The Ohio Senator walked into a donut shop in Georgia ahead of his remarks in Valdosta, Georgia on Thursday, where he introduced himself to a server who immediately said she did not want to be filmed, in a stilted exchange that is not helping the Republican candidate divorce himself from the “weird” label.
“I’m JD Vance. I’m running for vice president,” Vance tells the donut shop worker, who simply replies: “Okay.”
“We’re gonna do two dozen. Just a random assortment of stuff here,” he continues while browsing the donuts in the display cases.
“Everything. A lot of glazed here. Sprinkle stuff. A lot of cinnamon rolls. Just whatever makes sense,” Vance said.
As the worker fills up his box of donuts, Vance struggles to make small talk by asking workers behind the counter how long they have been working there.
He asked one worker how long the place had been around, and was told it had been in business for four years.
“About four years? Okay,” Vance said. “Well, we selected this place. I didn’t know if it had been here for 20 years or four years. You never know.”
The clip comes as Vance has strived to combat the “weird” description that Democrats, including vice president Kamala Harris and Minnesota Governor Tim Walz, have given him.
A series of resurfaced clips and text messages capturing Vance’s extreme stances have contributed to this label. Vance called pregnancy resulting from rape “inconvenient,” branded Harris a “childless cat lady,” suggested that parents should have more of a vote than childless adults, and drastically flip-flopped on his views about Trump.

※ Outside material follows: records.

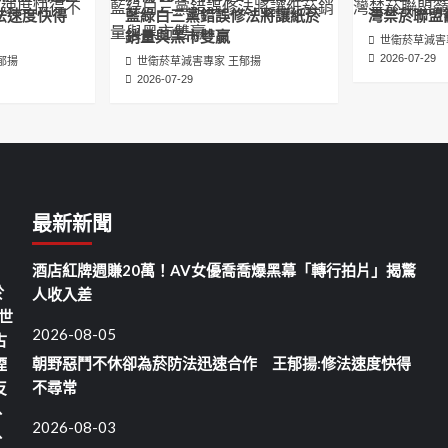
法速度快得
藍綠白三黨錯誤修法將讓紙菸
灣禁菸聯盟
銷量與黑市雙贏
世衛菸草減害
2026-07-29
郁揚
世衛菸草減害專家 王郁揚
2026-07-29
最新新聞
酒店紅牌週賺20萬！AV女優喬喬爆黑幕「轉行拍片」揭驚
於
人收入差
世
2026-08-05
古
朝野惡鬥不休卻為菸防法迅速合作 王郁揚:修法速度快得
煙
不尋常
反
、
2026-08-03
、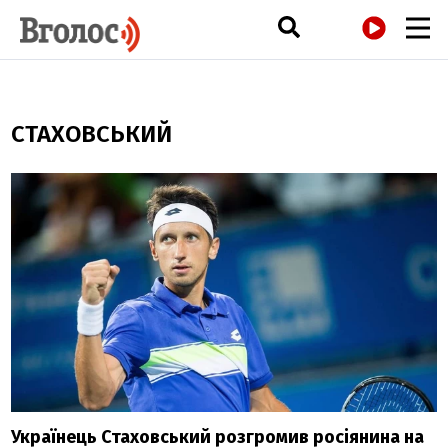
РАДІО
СТАХОВСЬКИЙ
Українець Стаховський розгромив росіянина на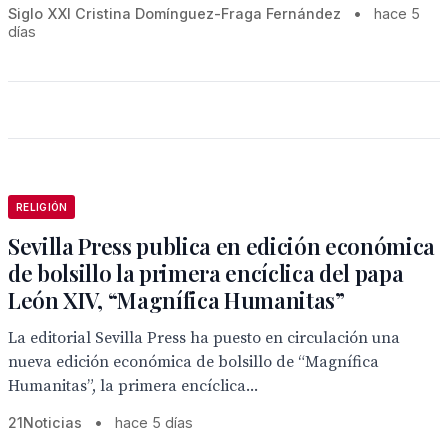
Siglo XXI Cristina Domínguez-Fraga Fernández
•
hace 5
días
RELIGIÓN
Sevilla Press publica en edición económica
de bolsillo la primera encíclica del papa
León XIV, “Magnífica Humanitas”
La editorial Sevilla Press ha puesto en circulación una
nueva edición económica de bolsillo de “Magnífica
Humanitas”, la primera encíclica...
21Noticias
•
hace 5 días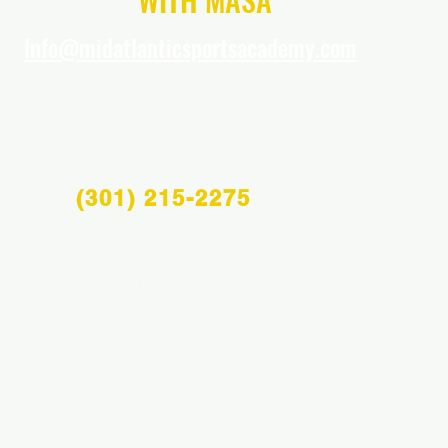
Info@midatlanticsportsacademy.com
(301) 215-2275
Info@midatlanticsportsacademy.com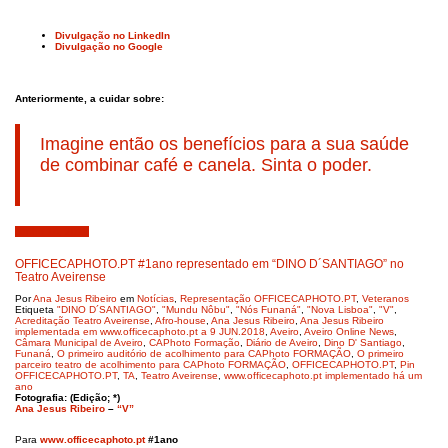
Divulgação no LinkedIn
Divulgação no Google
Anteriormente, a cuidar sobre:
Imagine então os benefícios para a sua saúde
de combinar café e canela. Sinta o poder.
Junho 14, 2019
OFFICECAPHOTO.PT #1ano representado em “DINO D´SANTIAGO” no
Teatro Aveirense
Por
Ana Jesus Ribeiro
em
Notícias
,
Representação OFFICECAPHOTO.PT
,
Veteranos
Etiqueta
"DINO D´SANTIAGO"
,
"Mundu Nôbu"
,
"Nós Funaná"
,
"Nova Lisboa"
,
"V"
,
Acreditação Teatro Aveirense
,
Afro-house
,
Ana Jesus Ribeiro
,
Ana Jesus Ribeiro
implementada em www.officecaphoto.pt a 9 JUN.2018
,
Aveiro
,
Aveiro Online News
,
Câmara Municipal de Aveiro
,
CAPhoto Formação
,
Diário de Aveiro
,
Dino D' Santiago
,
Funaná
,
O primeiro auditório de acolhimento para CAPhoto FORMAÇÃO
,
O primeiro
parceiro teatro de acolhimento para CAPhoto FORMAÇÃO
,
OFFICECAPHOTO.PT
,
Pin
OFFICECAPHOTO.PT
,
TA
,
Teatro Aveirense
,
www.officecaphoto.pt implementado há um
ano
Fotografia: (Edição; *)
Ana Jesus Ribeiro
–
“V”
Para
www.officecaphoto.pt
#1ano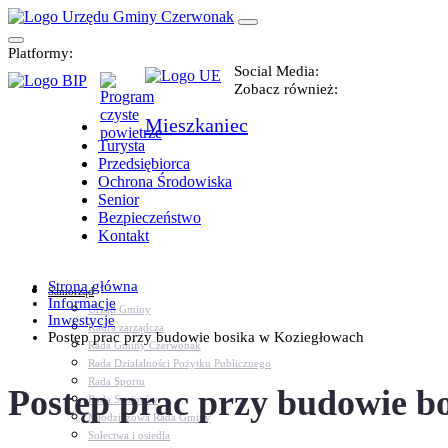
Platformy:
Social Media:
Zobacz również:
Mieszkaniec
Turysta
Przedsiębiorca
Ochrona Środowiska
Senior
Bezpieczeństwo
Kontakt
Strona główna
Samorząd
Informacje
Urząd Gminy
Inwestycje
Kadra zarządcza
Postęp prac przy budowie bosika w Koziegłowach
Rada Gminy Czerwonak
Rada Działalności Pożytku Publicznego
Rada Sportu
Postęp prac przy budowie b
Rada Seniorów
Młodzieżowa Rada Gminy
Sołectwa i osiedla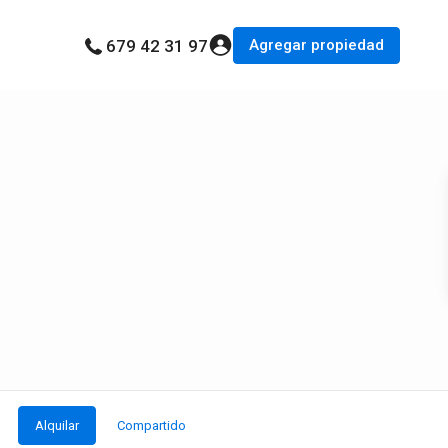
Agregar propiedad
679 42 31 97
Alquilar
Compartido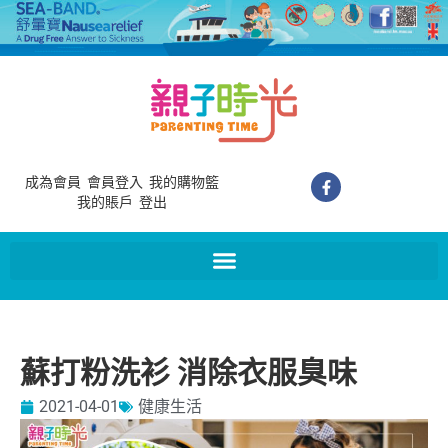
成為會員
會員登入
我的購物籃
我的賬戶
登出
蘇打粉洗衫 消除衣服臭味
2021-04-01
健康生活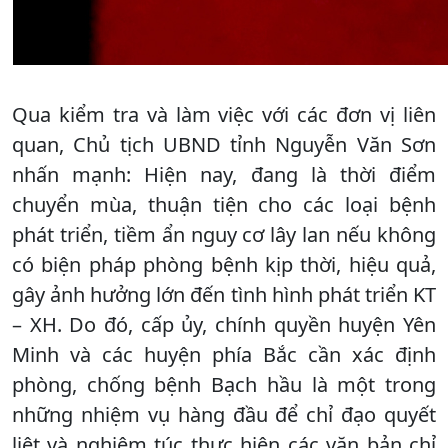
Qua kiểm tra và làm việc với các đơn vị liên
quan, Chủ tịch UBND tỉnh Nguyễn Văn Sơn
nhấn mạnh: Hiện nay, đang là thời điểm
chuyển mùa, thuận tiện cho các loại bệnh
phát triển, tiềm ẩn nguy cơ lây lan nếu không
có biện pháp phòng bệnh kịp thời, hiệu quả,
gây ảnh hưởng lớn đến tình hình phát triển KT
– XH. Do đó, cấp ủy, chính quyền huyện Yên
Minh và các huyện phía Bắc cần xác định
phòng, chống bệnh Bạch hầu là một trong
những nhiệm vụ hàng đầu để chỉ đạo quyết
liệt và nghiêm túc thực hiện các văn bản chỉ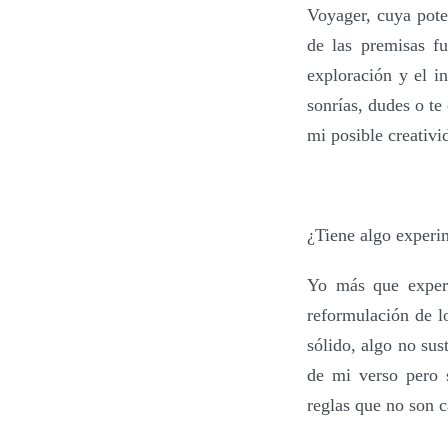
Voyager, cuya pote
de las premisas f
exploración y el i
sonrías, dudes o te
mi posible creativi
¿
Tiene algo experi
Yo más que experi
reformulación de l
sólido, algo no sus
de mi verso pero 
reglas que no son c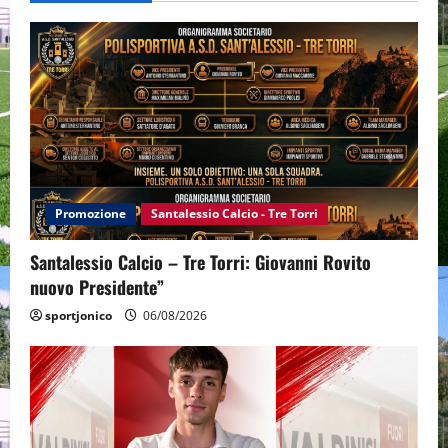
Promozione
Santalessio Calcio - Tre Torri
Santalessio Calcio – Tre Torri: Giovanni Rovito
nuovo Presidente”
sportjonico
06/08/2026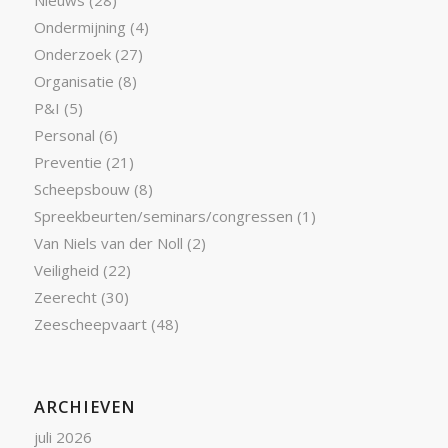
Nieuws
(28)
Ondermijning
(4)
Onderzoek
(27)
Organisatie
(8)
P&I
(5)
Personal
(6)
Preventie
(21)
Scheepsbouw
(8)
Spreekbeurten/seminars/congressen
(1)
Van Niels van der Noll
(2)
Veiligheid
(22)
Zeerecht
(30)
Zeescheepvaart
(48)
ARCHIEVEN
juli 2026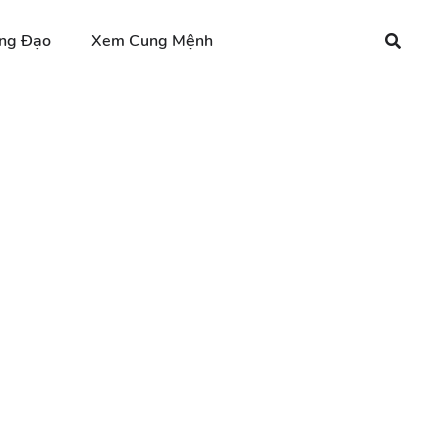
ng Đạo
Xem Cung Mệnh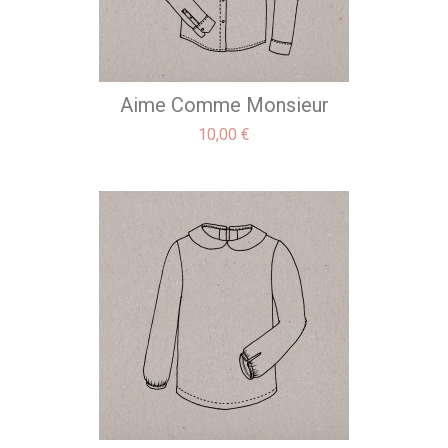
Aime Comme Monsieur
Precio
10,00 €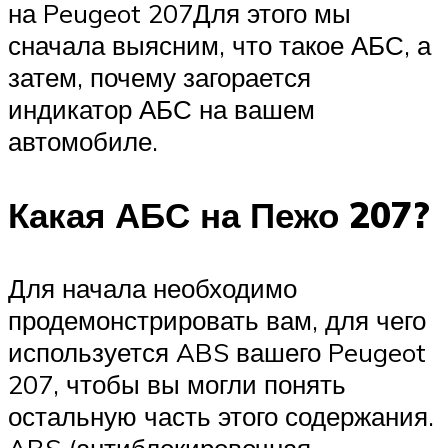
на Peugeot 207Для этого мы
сначала выясним, что такое АБС, а
затем, почему загорается
индикатор АБС на вашем
автомобиле.
Какая АБС на Пежо 207?
Для начала необходимо
продемонстрировать вам, для чего
используется ABS вашего Peugeot
207, чтобы вы могли понять
остальную часть этого содержания.
ABS (антиблокировочная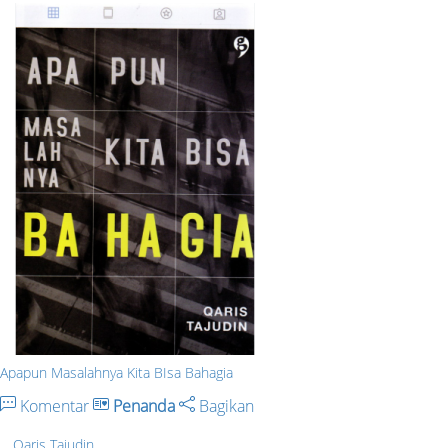
Apapun Masalahnya Kita BIsa Bahagia
Komentar
Penanda
Bagikan
Qaris Tajudin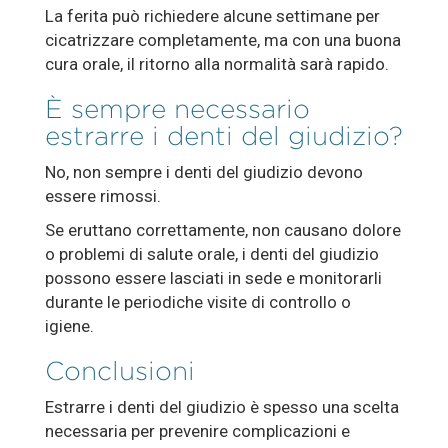
La ferita può richiedere alcune settimane per
cicatrizzare completamente, ma con una buona
cura orale, il ritorno alla normalità sarà rapido.
È sempre necessario
estrarre i denti del giudizio?
No, non sempre i denti del giudizio devono
essere rimossi.
Se eruttano correttamente, non causano dolore
o problemi di salute orale, i denti del giudizio
possono essere lasciati in sede e monitorarli
durante le periodiche visite di controllo o
igiene.
Conclusioni
Estrarre i denti del giudizio è spesso una scelta
necessaria per prevenire complicazioni e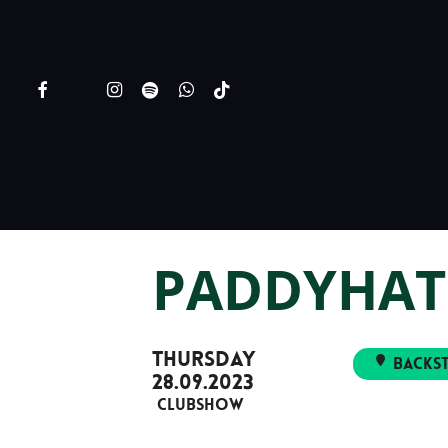
Skip
to
main
FACEBOOK
YOUTUBE
INSTAGRAM
SPOTIFY
WHATSAPP
TIKTOK
content
PADDYHAT
THURSDAY
Backs
28.09.2023
Clubshow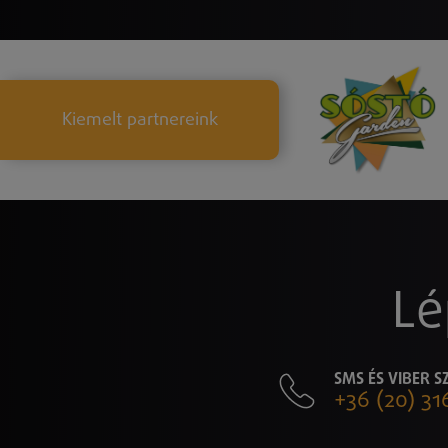
Kiemelt partnereink
Lé
SMS ÉS VIBER 
+36 (20) 31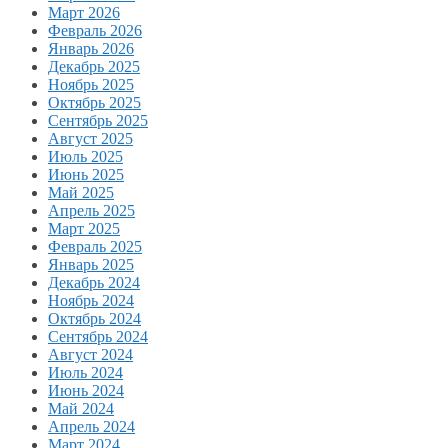
Март 2026
Февраль 2026
Январь 2026
Декабрь 2025
Ноябрь 2025
Октябрь 2025
Сентябрь 2025
Август 2025
Июль 2025
Июнь 2025
Май 2025
Апрель 2025
Март 2025
Февраль 2025
Январь 2025
Декабрь 2024
Ноябрь 2024
Октябрь 2024
Сентябрь 2024
Август 2024
Июль 2024
Июнь 2024
Май 2024
Апрель 2024
Март 2024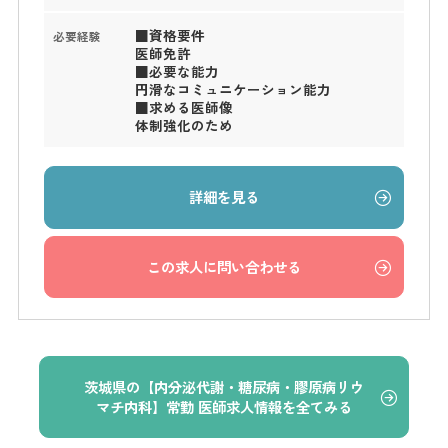
■資格要件
必要経験
医師免許
■必要な能力
円滑なコミュニケーション能力
■求める医師像
体制強化のため
詳細を見る
この求人に問い合わせる
茨城県の【内分泌代謝・糖尿病・膠原病リウ
マチ内科】常勤 医師求人情報を全てみる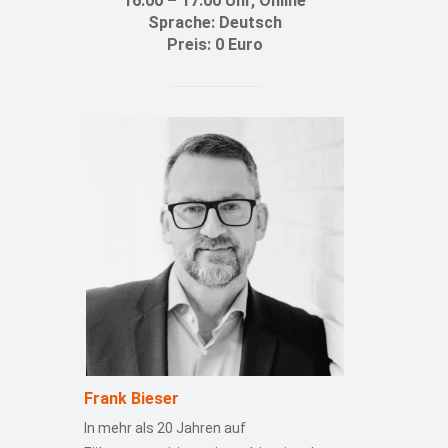
16:00 – 17:00 Uhr, Online
Sprache: Deutsch
Preis: 0 Euro
Frank Bieser
In mehr als 20 Jahren auf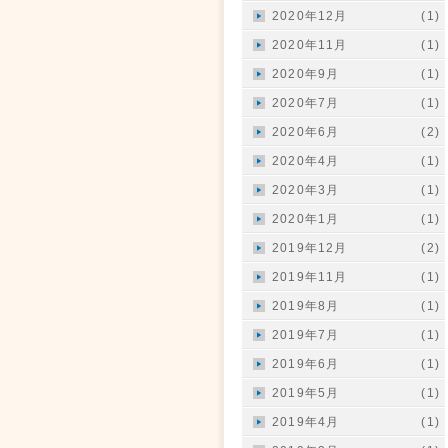
2020年12月
(1)
2020年11月
(1)
2020年9月
(1)
2020年7月
(1)
2020年6月
(2)
2020年4月
(1)
2020年3月
(1)
2020年1月
(1)
2019年12月
(2)
2019年11月
(1)
2019年8月
(1)
2019年7月
(1)
2019年6月
(1)
2019年5月
(1)
2019年4月
(1)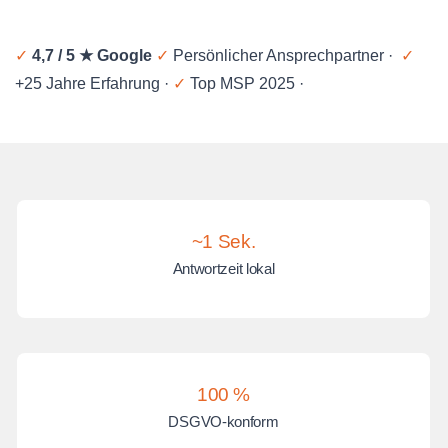
✓
4,7 / 5 ★ Google
✓
Persönlicher Ansprechpartner ·
✓
+25 Jahre Erfahrung ·
✓
Top MSP 2025 ·
~1 Sek.
Antwortzeit lokal
100 %
DSGVO-konform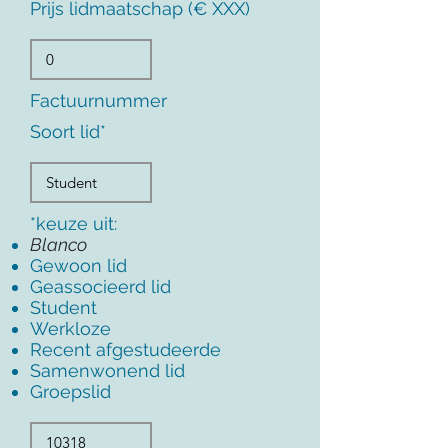
Prijs lidmaatschap (€ XXX)
Factuurnummer
Soort lid*
*keuze uit:
Blanco
Gewoon lid
Geassocieerd lid
Student
Werkloze
Recent afgestudeerde
Samenwonend lid
Groepslid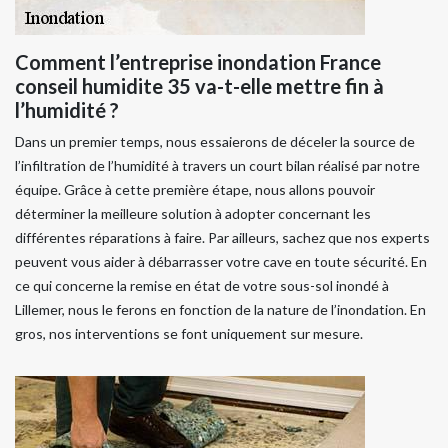
Comment l’entreprise inondation France
conseil humidite 35 va-t-elle mettre fin à
l’humidité ?
Dans un premier temps, nous essaierons de déceler la source de
l’infiltration de l’humidité à travers un court bilan réalisé par notre
équipe. Grâce à cette première étape, nous allons pouvoir
déterminer la meilleure solution à adopter concernant les
différentes réparations à faire. Par ailleurs, sachez que nos experts
peuvent vous aider à débarrasser votre cave en toute sécurité. En
ce qui concerne la remise en état de votre sous-sol inondé à
Lillemer, nous le ferons en fonction de la nature de l’inondation. En
gros, nos interventions se font uniquement sur mesure.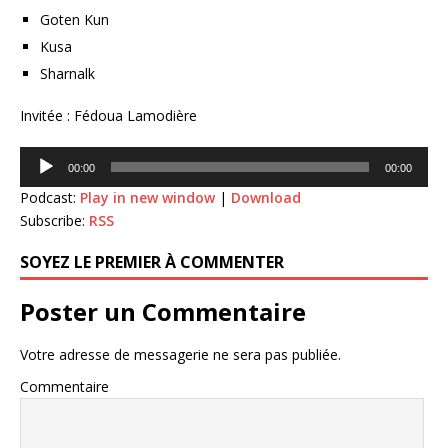
Goten Kun
Kusa
Sharnalk
Invitée : Fédoua Lamodière
Lecteur
00:00
00:00
audio
Podcast:
Play in new window
|
Download
Subscribe:
RSS
SOYEZ LE PREMIER À COMMENTER
Poster un Commentaire
Votre adresse de messagerie ne sera pas publiée.
Commentaire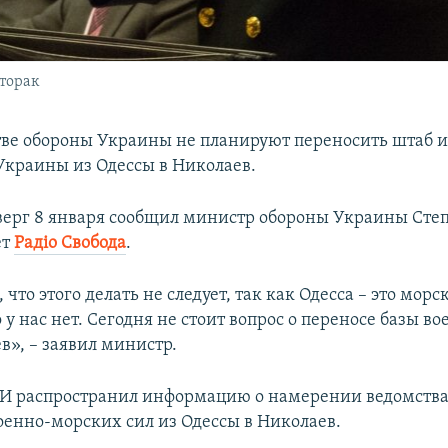
торак
ве обороны Украины не планируют переносить штаб и
Украины из Одессы в Николаев.
тверг 8 января сообщил министр обороны Украины Сте
ет
Радіо Свобода
.
что этого делать не следует, так как Одесса – это морск
 у нас нет. Сегодня не стоит вопрос о переносе базы 
в», – заявил министр.
И распространил информацию о намерении ведомства
Военно-морских сил из Одессы в Николаев.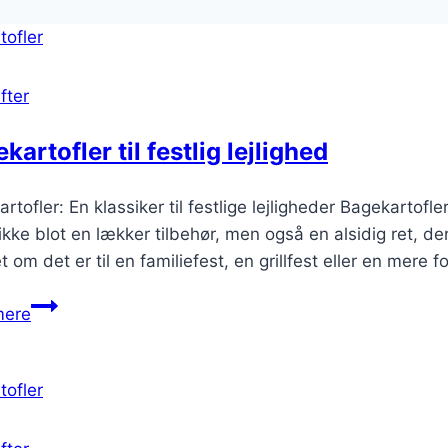
fter
kartofler til festlig lejlighed
rtofler: En klassiker til festlige lejligheder Bagekartof
ikke blot en lækker tilbehør, men også en alsidig ret, d
 om det er til en familiefest, en grillfest eller en mere
Bagekartofler
mere
til
festlig
lejlighed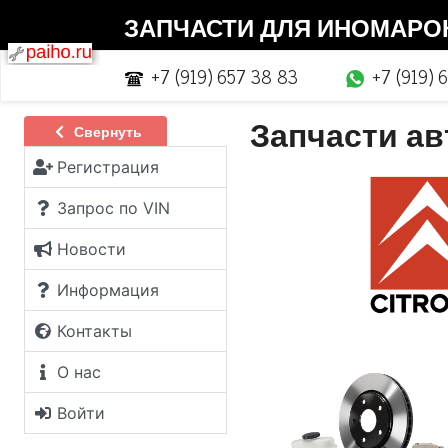
ЗАПЧАСТИ ДЛЯ ИНОМАРОК |
+7 (919) 657 38 83
+7 (919) 
Запчасти ав
Свернуть
Регистрация
Запрос по VIN
Новости
Информация
Контакты
О нас
Войти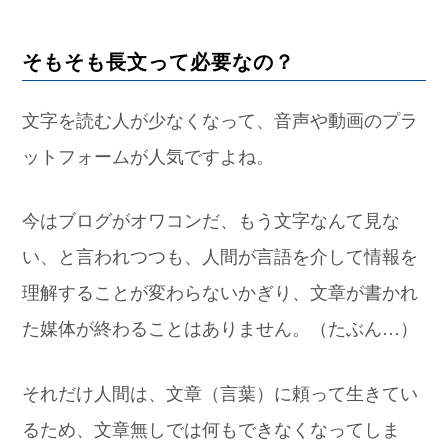
そもそも長文って必要なの？
文字を読む人が少なくなって、音声や動画のプラ
ットフォームが人気ですよね。
今はブログがオワコンだ、もう文字なんて見な
い、と言われつつも、人間が言語を介して情報を
理解することが変わらないかぎり、文章が書かれ
た媒体が終わることはありません。（たぶん…）
それだけ人間は、文章（言葉）に頼って生きてい
るため、文章無しでは何もできなくなってしま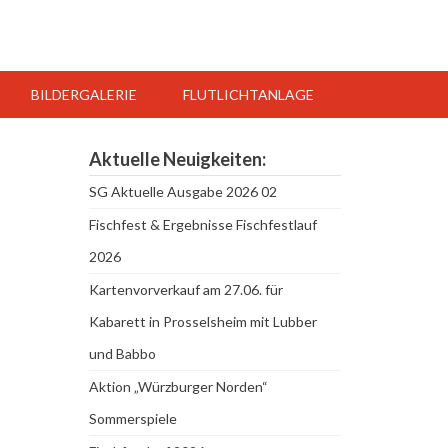
BILDERGALERIE
FLUTLICHTANLAGE
Aktuelle Neuigkeiten:
SG Aktuelle Ausgabe 2026 02
Fischfest & Ergebnisse Fischfestlauf
2026
Kartenvorverkauf am 27.06. für
Kabarett in Prosselsheim mit Lubber
und Babbo
Aktion „Würzburger Norden“
Sommerspiele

Vance’s cringey donut shop visit is reminiscent of another recent flubbed food stop — which social media users ate up.
Earlier this week, Vance tried to crack a joke when ordering a Philly cheesesteak at the famed Pat’s King of Steaks, but he wound up being accused of committing a “crime against humanity.”
“I don’t like Swiss cheese either, but everybody says it’s insulting,” Vance told a worker at the joint, which is considered the inventor of the cheesesteak and famously only uses American, provolone or cheez whiz in the delicacy. “Why do you guys hate Swiss cheese so much?”
The employee replied: “We don’t hate it, we just don’t use it. We usually use cheez whiz.”
While Vance seemed to have been cleverly referencing John Kerry’s 2004 presidential campaign, when he asked for a cheesesteak sandwich with Swiss cheese during a visit to Pat’s, the internet thought the encounter hurt his campaign chances.
He also recently found himself in a bind when one of his attempts at a joke came back to bite him.
“When asked this week how he is preparing to debate Tim Walz in October, Vance replied: “Well, I found a good friend from back home who embellishes and lies a lot, I’m having him stand in for Tim Walz.”
But the insult quickly backfired as several social media users joked Vance was referencing Donald Trump, who has become notorious for lying over everything from election results and crowd sizes to the weather. The Washington Post estimated that during his presidency he made more than 30,000 false or misleading statements.